→ **RECORD EXCERPTS**
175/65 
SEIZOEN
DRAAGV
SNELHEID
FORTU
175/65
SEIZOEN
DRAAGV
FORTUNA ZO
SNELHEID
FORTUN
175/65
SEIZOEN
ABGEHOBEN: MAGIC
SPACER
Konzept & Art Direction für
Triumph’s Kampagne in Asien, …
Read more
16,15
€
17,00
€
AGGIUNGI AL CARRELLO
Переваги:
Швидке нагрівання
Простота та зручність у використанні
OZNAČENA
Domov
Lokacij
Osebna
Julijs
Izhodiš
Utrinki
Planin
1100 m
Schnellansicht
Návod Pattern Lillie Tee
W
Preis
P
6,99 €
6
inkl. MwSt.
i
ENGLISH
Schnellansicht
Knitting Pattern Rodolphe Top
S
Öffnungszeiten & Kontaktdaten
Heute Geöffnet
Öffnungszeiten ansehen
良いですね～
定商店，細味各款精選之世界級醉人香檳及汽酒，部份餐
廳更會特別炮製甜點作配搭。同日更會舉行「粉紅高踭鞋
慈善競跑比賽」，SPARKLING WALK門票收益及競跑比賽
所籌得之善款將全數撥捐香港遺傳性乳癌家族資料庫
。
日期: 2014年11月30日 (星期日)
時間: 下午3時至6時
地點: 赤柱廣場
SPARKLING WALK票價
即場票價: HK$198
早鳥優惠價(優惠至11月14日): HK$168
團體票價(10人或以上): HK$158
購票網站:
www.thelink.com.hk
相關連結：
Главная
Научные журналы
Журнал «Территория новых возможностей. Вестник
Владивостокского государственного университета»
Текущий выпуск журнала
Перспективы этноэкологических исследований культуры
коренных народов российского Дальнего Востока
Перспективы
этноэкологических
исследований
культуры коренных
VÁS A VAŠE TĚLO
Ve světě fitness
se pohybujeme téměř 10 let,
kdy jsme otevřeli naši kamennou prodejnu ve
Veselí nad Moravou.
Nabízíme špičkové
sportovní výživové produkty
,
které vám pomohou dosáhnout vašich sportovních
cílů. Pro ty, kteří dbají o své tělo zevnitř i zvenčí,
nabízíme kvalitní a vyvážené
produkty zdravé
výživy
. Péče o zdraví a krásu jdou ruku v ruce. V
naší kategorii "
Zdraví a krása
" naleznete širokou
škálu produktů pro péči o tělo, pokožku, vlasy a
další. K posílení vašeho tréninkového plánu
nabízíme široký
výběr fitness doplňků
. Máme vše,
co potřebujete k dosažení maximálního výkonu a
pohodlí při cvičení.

→ **WORK REQUEST**
Lines wanted from the listing above: the line with "慈善競跑比賽」，SPARKLING WALK門票收益及競跑比賽" up to and including the line with "культуры коренных". Please write them out exactly, adding nothing else.

→ **TASK RESPONSE**
慈善競跑比賽」，SPARKLING WALK門票收益及競跑比賽
所籌得之善款將全數撥捐香港遺傳性乳癌家族資料庫
。
日期: 2014年11月30日 (星期日)
時間: 下午3時至6時
地點: 赤柱廣場
SPARKLING WALK票價
即場票價: HK$198
早鳥優惠價(優惠至11月14日): HK$168
團體票價(10人或以上): HK$158
購票網站:
www.thelink.com.hk
相關連結：
Главная
Научные журналы
Журнал «Территория новых возможностей. Вестник
Владивостокского государственного университета»
Текущий выпуск журнала
Перспективы этноэкологических исследований культуры
коренных народов российского Дальнего Востока
Перспективы
этноэкологических
исследований
культуры коренных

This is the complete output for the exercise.